La cabeza de Erasmo parecía no aguantarse, como si hubiese intentado en vano beber hasta la inconsciencia.
—¿Cómo ocurren las cosas? Por accidente. Es como si estuvieras en medio de una obra de teatro, digamos en el segundo acto, y alguien se presenta en el escenario. Alguien que no figura en el guión. ¿Qué haces? Primero, tratas de sacarlo, dejas caer un saco de arena o tratas de llevarlo tras bambalinas para poder golpearlo en la cabeza con un mínimo de barullo, porque hay público. Si no puedes sacar al hijo de puta del escenario, entonces ¿qué haces? Empiezas a incorporarlo a la obra, le das el papel de alguien que no está presente, le das las entradas tan bien como puedes para que no haya cambios en el tercer acto, el acto que habías planeado.
Entregaron el último bogavante. Cada plato estaba cubierto con un bogavante o con un caparazón limpio, aunque Arkady se fijó en que muchos comensales no mostraron interés en la cena cuando se la sirvieron. Un hombre alto con gafas de aviador se levantó con un vaso de ron en la mano. Era el oficial que Arkady había visto en una foto de Erasmo con el comandante. Propuso un brindis por el Club de Yates de La Habana.
Todos menos Arkady y Erasmo se pusieron en pie, aunque Erasmo alzó su vaso.
—¿Ahora qué? —preguntó Arkady—. ¿Va a empezar una reunión?
—La reunión se ha acabado. —Y, con un susurro, Erasmo añadió—: Buena suerte.
De hecho, los hombres se marchaban en cuanto dejaban su vaso en la mesa; no salían en tropel, sino que se deslizaban en grupos de dos o tres hacia la oscuridad pasando debajo del sol de neón. Arkady oyó el ruido apagado de portezuelas abiertas y cerradas y de motores puestos en marcha. Mostovoi desapareció como una sombra. Tico empujó a Erasmo, que apoyaba la frente sobre una mano, como Hamlet cuando piensa en sus opciones. Los únicos que quedaban en el «paladar» eran el personal, Walls, O’Brien y Arkady.
—Ahora formas parte del club —anunció O’Brien—. ¿Cómo lo encuentras?
—Un poco misterioso.
—Pues sólo llevas seis días aquí.

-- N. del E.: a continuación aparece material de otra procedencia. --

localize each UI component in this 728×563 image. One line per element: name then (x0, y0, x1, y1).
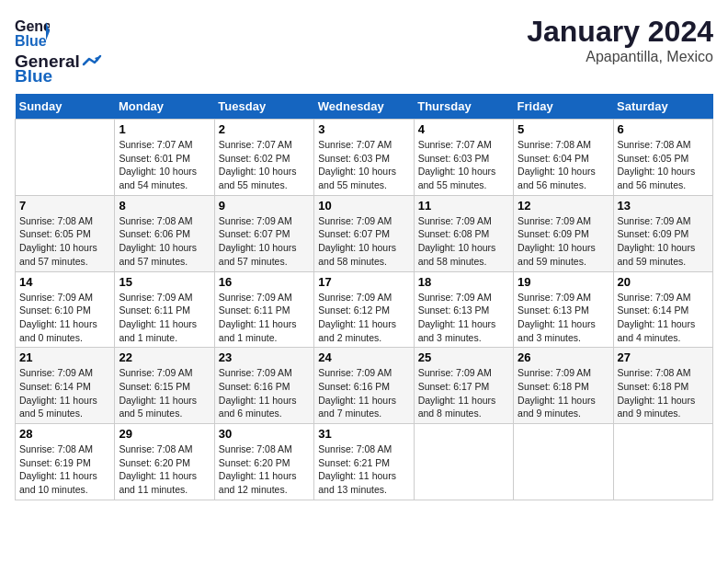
day-number: 19 (518, 275, 609, 289)
calendar-cell: 26Sunrise: 7:09 AMSunset: 6:18 PMDayligh… (514, 348, 613, 424)
day-info: Sunrise: 7:08 AMSunset: 6:05 PMDaylight:… (19, 214, 110, 269)
calendar-table: SundayMondayTuesdayWednesdayThursdayFrid… (15, 94, 713, 500)
month-year-title: January 2024 (527, 15, 713, 49)
day-info: Sunrise: 7:09 AMSunset: 6:13 PMDaylight:… (418, 291, 509, 345)
day-info: Sunrise: 7:09 AMSunset: 6:14 PMDaylight:… (19, 366, 110, 420)
header-thursday: Thursday (414, 94, 513, 120)
day-info: Sunrise: 7:07 AMSunset: 6:01 PMDaylight:… (119, 138, 210, 192)
day-number: 18 (418, 275, 509, 289)
day-number: 12 (518, 199, 609, 213)
day-number: 21 (19, 350, 110, 364)
calendar-week-5: 28Sunrise: 7:08 AMSunset: 6:19 PMDayligh… (16, 424, 713, 500)
day-number: 7 (19, 199, 110, 213)
calendar-cell: 7Sunrise: 7:08 AMSunset: 6:05 PMDaylight… (16, 195, 115, 271)
day-info: Sunrise: 7:08 AMSunset: 6:18 PMDaylight:… (618, 366, 709, 420)
svg-text:Blue: Blue (15, 33, 47, 49)
calendar-week-1: 1Sunrise: 7:07 AMSunset: 6:01 PMDaylight… (16, 120, 713, 196)
day-info: Sunrise: 7:09 AMSunset: 6:16 PMDaylight:… (219, 366, 310, 420)
header-wednesday: Wednesday (314, 94, 414, 120)
day-number: 25 (418, 350, 509, 364)
day-info: Sunrise: 7:07 AMSunset: 6:03 PMDaylight:… (318, 138, 409, 192)
calendar-cell: 10Sunrise: 7:09 AMSunset: 6:07 PMDayligh… (314, 195, 414, 271)
day-info: Sunrise: 7:09 AMSunset: 6:16 PMDaylight:… (318, 366, 409, 420)
day-number: 20 (618, 275, 709, 289)
day-info: Sunrise: 7:08 AMSunset: 6:20 PMDaylight:… (119, 442, 210, 497)
calendar-cell: 16Sunrise: 7:09 AMSunset: 6:11 PMDayligh… (214, 271, 313, 348)
calendar-cell: 28Sunrise: 7:08 AMSunset: 6:19 PMDayligh… (16, 424, 115, 500)
location-subtitle: Apapantilla, Mexico (527, 49, 713, 65)
day-info: Sunrise: 7:09 AMSunset: 6:14 PMDaylight:… (618, 291, 709, 345)
logo-icon: General Blue (15, 15, 50, 50)
title-block: January 2024 Apapantilla, Mexico (527, 15, 713, 65)
day-number: 16 (219, 275, 310, 289)
day-info: Sunrise: 7:07 AMSunset: 6:02 PMDaylight:… (219, 138, 310, 192)
calendar-cell: 6Sunrise: 7:08 AMSunset: 6:05 PMDaylight… (613, 120, 712, 196)
calendar-cell: 22Sunrise: 7:09 AMSunset: 6:15 PMDayligh… (115, 348, 214, 424)
logo-bird-icon (82, 53, 102, 70)
calendar-body: 1Sunrise: 7:07 AMSunset: 6:01 PMDaylight… (16, 120, 713, 500)
calendar-cell: 27Sunrise: 7:08 AMSunset: 6:18 PMDayligh… (613, 348, 712, 424)
day-number: 1 (119, 122, 210, 136)
page-header: General Blue General Blue January 2024 A… (15, 15, 713, 86)
day-number: 5 (518, 122, 609, 136)
day-info: Sunrise: 7:09 AMSunset: 6:17 PMDaylight:… (418, 366, 509, 420)
day-number: 10 (318, 199, 409, 213)
day-info: Sunrise: 7:09 AMSunset: 6:11 PMDaylight:… (119, 291, 210, 345)
calendar-week-2: 7Sunrise: 7:08 AMSunset: 6:05 PMDaylight… (16, 195, 713, 271)
day-info: Sunrise: 7:09 AMSunset: 6:10 PMDaylight:… (19, 291, 110, 345)
calendar-header: SundayMondayTuesdayWednesdayThursdayFrid… (16, 94, 713, 120)
day-number: 29 (119, 427, 210, 441)
day-number: 31 (318, 427, 409, 441)
header-row: SundayMondayTuesdayWednesdayThursdayFrid… (16, 94, 713, 120)
header-saturday: Saturday (613, 94, 712, 120)
day-number: 24 (318, 350, 409, 364)
day-number: 8 (119, 199, 210, 213)
day-info: Sunrise: 7:08 AMSunset: 6:19 PMDaylight:… (19, 442, 110, 497)
calendar-cell: 1Sunrise: 7:07 AMSunset: 6:01 PMDaylight… (115, 120, 214, 196)
logo: General Blue General Blue (15, 15, 102, 86)
calendar-cell: 19Sunrise: 7:09 AMSunset: 6:13 PMDayligh… (514, 271, 613, 348)
day-info: Sunrise: 7:09 AMSunset: 6:09 PMDaylight:… (518, 214, 609, 269)
day-number: 13 (618, 199, 709, 213)
day-info: Sunrise: 7:09 AMSunset: 6:18 PMDaylight:… (518, 366, 609, 420)
day-info: Sunrise: 7:08 AMSunset: 6:20 PMDaylight:… (219, 442, 310, 497)
day-info: Sunrise: 7:09 AMSunset: 6:15 PMDaylight:… (119, 366, 210, 420)
day-info: Sunrise: 7:08 AMSunset: 6:05 PMDaylight:… (618, 138, 709, 192)
calendar-cell (514, 424, 613, 500)
day-number: 9 (219, 199, 310, 213)
svg-text:General: General (15, 18, 50, 34)
day-info: Sunrise: 7:08 AMSunset: 6:04 PMDaylight:… (518, 138, 609, 192)
logo-blue: Blue (15, 66, 52, 86)
day-number: 30 (219, 427, 310, 441)
calendar-cell: 18Sunrise: 7:09 AMSunset: 6:13 PMDayligh… (414, 271, 513, 348)
day-info: Sunrise: 7:09 AMSunset: 6:09 PMDaylight:… (618, 214, 709, 269)
day-number: 17 (318, 275, 409, 289)
calendar-cell: 11Sunrise: 7:09 AMSunset: 6:08 PMDayligh… (414, 195, 513, 271)
day-info: Sunrise: 7:07 AMSunset: 6:03 PMDaylight:… (418, 138, 509, 192)
calendar-cell: 29Sunrise: 7:08 AMSunset: 6:20 PMDayligh… (115, 424, 214, 500)
calendar-cell: 17Sunrise: 7:09 AMSunset: 6:12 PMDayligh… (314, 271, 414, 348)
day-info: Sunrise: 7:09 AMSunset: 6:07 PMDaylight:… (219, 214, 310, 269)
calendar-cell: 13Sunrise: 7:09 AMSunset: 6:09 PMDayligh… (613, 195, 712, 271)
day-number: 23 (219, 350, 310, 364)
day-number: 26 (518, 350, 609, 364)
day-number: 15 (119, 275, 210, 289)
header-friday: Friday (514, 94, 613, 120)
calendar-cell: 15Sunrise: 7:09 AMSunset: 6:11 PMDayligh… (115, 271, 214, 348)
day-info: Sunrise: 7:09 AMSunset: 6:07 PMDaylight:… (318, 214, 409, 269)
day-info: Sunrise: 7:09 AMSunset: 6:08 PMDaylight:… (418, 214, 509, 269)
calendar-cell: 8Sunrise: 7:08 AMSunset: 6:06 PMDaylight… (115, 195, 214, 271)
calendar-week-4: 21Sunrise: 7:09 AMSunset: 6:14 PMDayligh… (16, 348, 713, 424)
day-number: 28 (19, 427, 110, 441)
calendar-cell: 2Sunrise: 7:07 AMSunset: 6:02 PMDaylight… (214, 120, 313, 196)
header-tuesday: Tuesday (214, 94, 313, 120)
calendar-cell: 20Sunrise: 7:09 AMSunset: 6:14 PMDayligh… (613, 271, 712, 348)
calendar-cell: 25Sunrise: 7:09 AMSunset: 6:17 PMDayligh… (414, 348, 513, 424)
calendar-cell: 31Sunrise: 7:08 AMSunset: 6:21 PMDayligh… (314, 424, 414, 500)
calendar-cell: 23Sunrise: 7:09 AMSunset: 6:16 PMDayligh… (214, 348, 313, 424)
calendar-cell: 14Sunrise: 7:09 AMSunset: 6:10 PMDayligh… (16, 271, 115, 348)
calendar-week-3: 14Sunrise: 7:09 AMSunset: 6:10 PMDayligh… (16, 271, 713, 348)
calendar-cell: 5Sunrise: 7:08 AMSunset: 6:04 PMDaylight… (514, 120, 613, 196)
day-number: 22 (119, 350, 210, 364)
day-info: Sunrise: 7:09 AMSunset: 6:13 PMDaylight:… (518, 291, 609, 345)
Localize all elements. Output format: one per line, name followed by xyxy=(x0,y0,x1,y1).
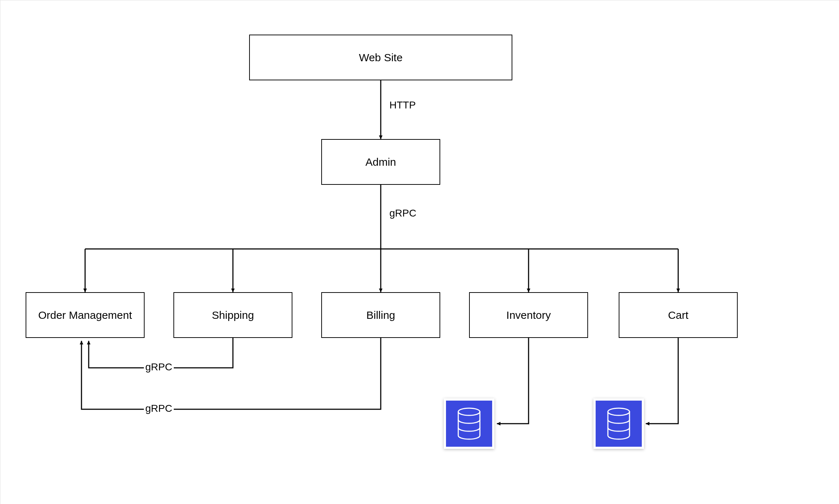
node-admin-label: Admin xyxy=(365,156,396,168)
node-order-management-label: Order Management xyxy=(38,309,132,321)
node-inventory-label: Inventory xyxy=(506,309,551,321)
edge-label-grpc-fanout: gRPC xyxy=(388,208,418,219)
node-admin: Admin xyxy=(321,139,440,185)
database-icon xyxy=(456,407,482,440)
node-website: Web Site xyxy=(249,35,512,80)
svg-point-0 xyxy=(458,408,480,415)
node-website-label: Web Site xyxy=(359,52,402,64)
node-cart: Cart xyxy=(619,292,738,338)
edge-label-grpc-billing: gRPC xyxy=(144,403,174,414)
database-icon xyxy=(606,407,631,440)
node-order-management: Order Management xyxy=(26,292,145,338)
architecture-diagram: Web Site Admin Order Management Shipping… xyxy=(0,0,839,504)
node-billing: Billing xyxy=(321,292,440,338)
node-shipping-label: Shipping xyxy=(212,309,254,321)
edge-label-grpc-shipping: gRPC xyxy=(144,361,174,373)
edge-inventory-db xyxy=(497,337,529,424)
database-icon-cart xyxy=(593,398,644,449)
node-shipping: Shipping xyxy=(173,292,292,338)
database-icon-inventory xyxy=(444,398,494,449)
node-cart-label: Cart xyxy=(668,309,689,321)
svg-point-1 xyxy=(608,408,630,415)
node-billing-label: Billing xyxy=(366,309,395,321)
edge-label-http: HTTP xyxy=(388,99,417,111)
edge-cart-db xyxy=(646,337,678,424)
node-inventory: Inventory xyxy=(469,292,588,338)
edge-billing-ordermgmt xyxy=(81,337,381,409)
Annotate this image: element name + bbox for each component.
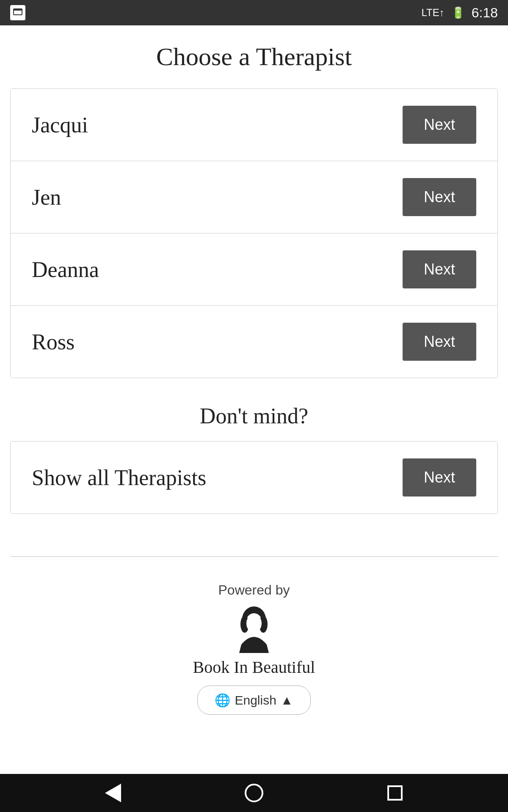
therapist-row: Ross Next <box>11 306 497 378</box>
back-icon <box>105 784 121 802</box>
language-selector[interactable]: 🌐 English ▲ <box>197 686 310 715</box>
therapist-row: Jacqui Next <box>11 89 497 161</box>
next-button-jen[interactable]: Next <box>403 178 476 216</box>
therapist-name-jen: Jen <box>32 185 61 210</box>
next-button-jacqui[interactable]: Next <box>403 106 476 144</box>
globe-icon: 🌐 <box>215 693 230 708</box>
back-nav-button[interactable] <box>100 780 126 806</box>
language-label: English <box>235 693 276 708</box>
main-content: Choose a Therapist Jacqui Next Jen Next … <box>0 25 508 774</box>
status-bar-right: LTE↑ 🔋 6:18 <box>421 5 498 21</box>
home-icon <box>245 784 263 802</box>
show-all-list: Show all Therapists Next <box>10 441 498 514</box>
status-bar-left <box>10 5 25 20</box>
therapist-name-jacqui: Jacqui <box>32 112 88 137</box>
chevron-up-icon: ▲ <box>281 693 293 708</box>
divider <box>10 556 498 557</box>
footer: Powered by Book In Beautiful <box>10 574 498 732</box>
page-title: Choose a Therapist <box>10 42 498 71</box>
recents-icon <box>387 785 403 801</box>
therapist-list: Jacqui Next Jen Next Deanna Next Ross Ne… <box>10 88 498 378</box>
time-display: 6:18 <box>472 5 498 21</box>
bottom-nav-bar <box>0 774 508 812</box>
powered-by-text: Powered by <box>218 582 290 598</box>
svg-point-6 <box>246 614 262 633</box>
brand-logo: Book In Beautiful <box>193 606 315 677</box>
next-button-show-all[interactable]: Next <box>403 458 476 497</box>
recents-nav-button[interactable] <box>382 780 408 806</box>
therapist-row: Jen Next <box>11 161 497 233</box>
next-button-deanna[interactable]: Next <box>403 250 476 288</box>
home-nav-button[interactable] <box>241 780 267 806</box>
therapist-name-ross: Ross <box>32 329 75 354</box>
dont-mind-section: Don't mind? Show all Therapists Next <box>10 403 498 514</box>
show-all-label: Show all Therapists <box>32 465 206 490</box>
therapist-row: Deanna Next <box>11 233 497 306</box>
svg-rect-1 <box>14 9 22 11</box>
brand-logo-icon <box>233 606 275 653</box>
show-all-row: Show all Therapists Next <box>11 442 497 513</box>
therapist-name-deanna: Deanna <box>32 257 99 282</box>
next-button-ross[interactable]: Next <box>403 323 476 361</box>
svg-rect-7 <box>251 632 257 637</box>
battery-icon: 🔋 <box>451 6 465 19</box>
brand-name-text: Book In Beautiful <box>193 657 315 677</box>
app-icon <box>10 5 25 20</box>
status-bar: LTE↑ 🔋 6:18 <box>0 0 508 25</box>
dont-mind-title: Don't mind? <box>10 403 498 428</box>
signal-icon: LTE↑ <box>421 7 444 19</box>
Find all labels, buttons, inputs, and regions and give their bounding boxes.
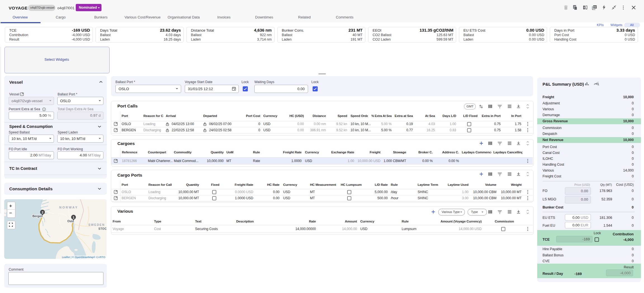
svg-text:STOCKH: STOCKH (98, 227, 106, 230)
svg-text:1: 1 (73, 216, 74, 219)
svg-text:2: 2 (42, 211, 43, 214)
svg-text:Oslo: Oslo (67, 219, 74, 223)
svg-text:Leaflet | © OpenStreetMap© CAR: Leaflet | © OpenStreetMap© CARTO (62, 256, 105, 259)
svg-text:SWEDEN: SWEDEN (88, 223, 105, 226)
svg-text:PDF: PDF (593, 6, 596, 8)
svg-text:Bergen: Bergen (32, 214, 42, 218)
svg-text:NORWAY: NORWAY (59, 206, 78, 209)
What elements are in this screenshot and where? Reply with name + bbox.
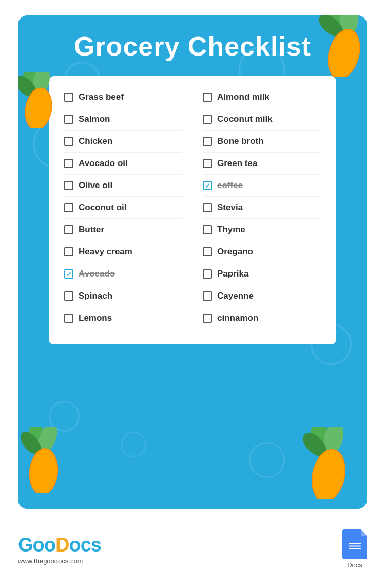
item-label: Cayenne	[217, 291, 254, 301]
list-item[interactable]: Paprika	[203, 263, 321, 285]
item-label: cinnamon	[217, 313, 258, 323]
checkbox[interactable]	[203, 225, 212, 234]
docs-line-1	[349, 543, 361, 544]
list-item[interactable]: Grass beef	[64, 86, 182, 108]
list-item[interactable]: Butter	[64, 219, 182, 241]
checkbox[interactable]	[64, 225, 73, 234]
list-item[interactable]: Cayenne	[203, 285, 321, 307]
list-item[interactable]: Spinach	[64, 285, 182, 307]
item-label: coffee	[217, 180, 243, 191]
carrot-top-left	[18, 72, 62, 128]
item-label: Oregano	[217, 247, 253, 257]
checkbox[interactable]	[203, 93, 212, 102]
checkbox[interactable]	[203, 159, 212, 168]
docs-line-2	[349, 546, 361, 547]
list-item[interactable]: Olive oil	[64, 175, 182, 197]
logo-url: www.thegoodocs.com	[18, 557, 101, 565]
checkbox[interactable]	[203, 203, 212, 212]
circle-decor-7	[121, 432, 146, 457]
carrot-bottom-right	[295, 427, 357, 499]
left-column: Grass beefSalmonChickenAvocado oilOlive …	[64, 86, 192, 329]
item-label: Bone broth	[217, 136, 264, 146]
checkbox[interactable]	[64, 314, 73, 323]
checklist-container: Grass beefSalmonChickenAvocado oilOlive …	[49, 76, 336, 344]
checkbox[interactable]	[64, 269, 73, 279]
item-label: Thyme	[217, 225, 245, 235]
item-label: Green tea	[217, 158, 257, 169]
main-card: Grocery Checklist Grass beefSalmonChicke…	[18, 15, 367, 509]
list-item[interactable]: Green tea	[203, 153, 321, 175]
list-item[interactable]: Coconut oil	[64, 197, 182, 219]
logo-section: GooDocs www.thegoodocs.com	[18, 534, 101, 565]
docs-line-3	[349, 548, 361, 549]
list-item[interactable]: Bone broth	[203, 131, 321, 153]
checkbox[interactable]	[203, 137, 212, 146]
logo-accent: D	[55, 534, 69, 556]
footer: GooDocs www.thegoodocs.com Docs	[0, 519, 385, 579]
item-label: Chicken	[79, 136, 112, 146]
checkbox[interactable]	[203, 247, 212, 256]
item-label: Avocado	[79, 269, 115, 279]
checkbox[interactable]	[203, 181, 212, 190]
item-label: Lemons	[79, 313, 112, 323]
item-label: Coconut milk	[217, 114, 273, 124]
list-item[interactable]: Coconut milk	[203, 108, 321, 131]
list-item[interactable]: Thyme	[203, 219, 321, 241]
list-item[interactable]: Avocado	[64, 263, 182, 285]
checkbox[interactable]	[64, 159, 73, 168]
svg-point-19	[308, 447, 349, 499]
checkbox[interactable]	[203, 314, 212, 323]
list-item[interactable]: Oregano	[203, 241, 321, 263]
circle-decor-6	[249, 442, 285, 478]
list-item[interactable]: Lemons	[64, 307, 182, 329]
docs-icon-img	[342, 529, 367, 559]
checkbox[interactable]	[64, 203, 73, 212]
checkbox[interactable]	[203, 291, 212, 301]
checkbox[interactable]	[64, 181, 73, 190]
right-column: Almond milkCoconut milkBone brothGreen t…	[192, 86, 321, 329]
item-label: Olive oil	[79, 180, 112, 191]
page-wrapper: Grocery Checklist Grass beefSalmonChicke…	[0, 0, 385, 588]
list-item[interactable]: Heavy cream	[64, 241, 182, 263]
list-item[interactable]: Stevia	[203, 197, 321, 219]
docs-label: Docs	[347, 561, 362, 569]
page-title: Grocery Checklist	[33, 31, 352, 62]
item-label: Grass beef	[79, 92, 124, 102]
carrot-top-right	[311, 15, 367, 77]
list-item[interactable]: Avocado oil	[64, 153, 182, 175]
checkbox[interactable]	[64, 137, 73, 146]
item-label: Heavy cream	[79, 247, 132, 257]
list-item[interactable]: Salmon	[64, 108, 182, 131]
checkbox[interactable]	[203, 115, 212, 124]
list-item[interactable]: Almond milk	[203, 86, 321, 108]
checkbox[interactable]	[64, 247, 73, 256]
item-label: Almond milk	[217, 92, 270, 102]
item-label: Paprika	[217, 269, 248, 279]
checklist-grid: Grass beefSalmonChickenAvocado oilOlive …	[64, 86, 321, 329]
checkbox[interactable]	[64, 291, 73, 301]
checkbox[interactable]	[64, 93, 73, 102]
checkbox[interactable]	[203, 269, 212, 279]
list-item[interactable]: coffee	[203, 175, 321, 197]
item-label: Salmon	[79, 114, 110, 124]
item-label: Stevia	[217, 203, 243, 213]
checkbox[interactable]	[64, 115, 73, 124]
list-item[interactable]: cinnamon	[203, 307, 321, 329]
docs-icon: Docs	[342, 529, 367, 569]
item-label: Spinach	[79, 291, 112, 301]
docs-lines	[349, 543, 361, 549]
item-label: Avocado oil	[79, 158, 128, 169]
item-label: Butter	[79, 225, 104, 235]
logo-text: GooDocs	[18, 534, 101, 556]
item-label: Coconut oil	[79, 203, 126, 213]
list-item[interactable]: Chicken	[64, 131, 182, 153]
carrot-bottom-left	[18, 427, 69, 493]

Se tarda toda una vida en entender a Cuba. ¿No estás de acuerdo, George? —Absolutamente.
O’Brien hizo palanca con los brazos y se levantó.
—En todo caso, tenemos prisa. Es casi la hora de las brujas y francamente estoy agotado.
—¿Pribluda estaba metido en esto? —inquirió Arkady.
—Si de veras quieres saberlo, ven al barco mañana por la tarde.
—Regreso a Moscú mañana por la noche.
—Tú decides. —Walls abrió la verja. El Imperial refulgía junto a la acera.
—¿Qué es el Club de Yates de La Habana? —insistió Arkady.
—¿Qué quieres que sea? —contestó John O’Brien con otra pregunta—. Unos cuantos tipos que se divierten con un sedal. Un edificio, un tugurio, que espera el tacto de una varita mágica para convertirse en cien millones de dólares. Un grupo de patriotas, veteranos de las guerras de su propio país, en una reunión social. Es lo que tú quieres que sea.